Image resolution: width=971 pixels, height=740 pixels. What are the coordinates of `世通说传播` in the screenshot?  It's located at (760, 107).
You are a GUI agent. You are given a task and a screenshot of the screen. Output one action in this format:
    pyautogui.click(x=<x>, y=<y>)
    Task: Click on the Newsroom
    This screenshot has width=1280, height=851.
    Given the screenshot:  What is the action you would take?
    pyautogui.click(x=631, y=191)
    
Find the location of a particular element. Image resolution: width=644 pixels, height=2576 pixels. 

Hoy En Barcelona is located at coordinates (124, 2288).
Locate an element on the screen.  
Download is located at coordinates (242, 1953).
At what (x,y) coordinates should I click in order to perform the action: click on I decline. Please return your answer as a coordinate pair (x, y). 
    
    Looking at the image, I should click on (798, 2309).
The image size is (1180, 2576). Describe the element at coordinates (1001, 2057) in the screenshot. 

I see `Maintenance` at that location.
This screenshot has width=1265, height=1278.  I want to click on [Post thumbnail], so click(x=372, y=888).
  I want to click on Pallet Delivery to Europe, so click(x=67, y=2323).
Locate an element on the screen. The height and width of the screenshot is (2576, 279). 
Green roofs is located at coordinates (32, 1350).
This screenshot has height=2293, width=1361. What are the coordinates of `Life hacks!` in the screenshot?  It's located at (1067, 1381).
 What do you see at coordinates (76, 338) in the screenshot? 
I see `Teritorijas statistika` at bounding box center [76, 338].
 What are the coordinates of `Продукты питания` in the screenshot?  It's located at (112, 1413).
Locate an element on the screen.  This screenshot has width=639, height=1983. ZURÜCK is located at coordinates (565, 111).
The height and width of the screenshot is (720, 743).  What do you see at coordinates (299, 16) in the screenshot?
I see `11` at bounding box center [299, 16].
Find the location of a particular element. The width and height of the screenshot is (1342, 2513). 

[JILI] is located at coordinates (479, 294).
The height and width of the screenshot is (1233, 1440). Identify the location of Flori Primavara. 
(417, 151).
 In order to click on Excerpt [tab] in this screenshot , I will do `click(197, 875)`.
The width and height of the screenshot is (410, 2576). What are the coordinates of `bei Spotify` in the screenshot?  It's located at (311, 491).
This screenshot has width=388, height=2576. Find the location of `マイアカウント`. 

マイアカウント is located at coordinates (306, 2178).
══════════════════════════════
→ GOAL OF THE EXERCISE
Write out, please, all of the material above exactly as written.

→ SOLVED EXERCISE
Image resolution: width=971 pixels, height=740 pixels. What are the coordinates of `世通说传播` in the screenshot?  It's located at (760, 107).
You are a GUI agent. You are given a task and a screenshot of the screen. Output one action in this format:
    pyautogui.click(x=<x>, y=<y>)
    Task: Click on the Newsroom
    This screenshot has width=1280, height=851.
    Given the screenshot:  What is the action you would take?
    pyautogui.click(x=631, y=191)
    
Find the location of a particular element. Image resolution: width=644 pixels, height=2576 pixels. 

Hoy En Barcelona is located at coordinates (124, 2288).
Locate an element on the screen.  
Download is located at coordinates (242, 1953).
At what (x,y) coordinates should I click in order to perform the action: click on I decline. Please return your answer as a coordinate pair (x, y). 
    
    Looking at the image, I should click on (798, 2309).
The image size is (1180, 2576). Describe the element at coordinates (1001, 2057) in the screenshot. 

I see `Maintenance` at that location.
This screenshot has width=1265, height=1278.  I want to click on [Post thumbnail], so click(x=372, y=888).
  I want to click on Pallet Delivery to Europe, so click(x=67, y=2323).
Locate an element on the screen. The height and width of the screenshot is (2576, 279). 
Green roofs is located at coordinates (32, 1350).
This screenshot has height=2293, width=1361. What are the coordinates of `Life hacks!` in the screenshot?  It's located at (1067, 1381).
 What do you see at coordinates (76, 338) in the screenshot? 
I see `Teritorijas statistika` at bounding box center [76, 338].
 What are the coordinates of `Продукты питания` in the screenshot?  It's located at (112, 1413).
Locate an element on the screen.  This screenshot has width=639, height=1983. ZURÜCK is located at coordinates (565, 111).
The height and width of the screenshot is (720, 743).  What do you see at coordinates (299, 16) in the screenshot?
I see `11` at bounding box center [299, 16].
Find the location of a particular element. The width and height of the screenshot is (1342, 2513). 

[JILI] is located at coordinates (479, 294).
The height and width of the screenshot is (1233, 1440). Identify the location of Flori Primavara. 
(417, 151).
 In order to click on Excerpt [tab] in this screenshot , I will do `click(197, 875)`.
The width and height of the screenshot is (410, 2576). What are the coordinates of `bei Spotify` in the screenshot?  It's located at (311, 491).
This screenshot has width=388, height=2576. Find the location of `マイアカウント`. 

マイアカウント is located at coordinates (306, 2178).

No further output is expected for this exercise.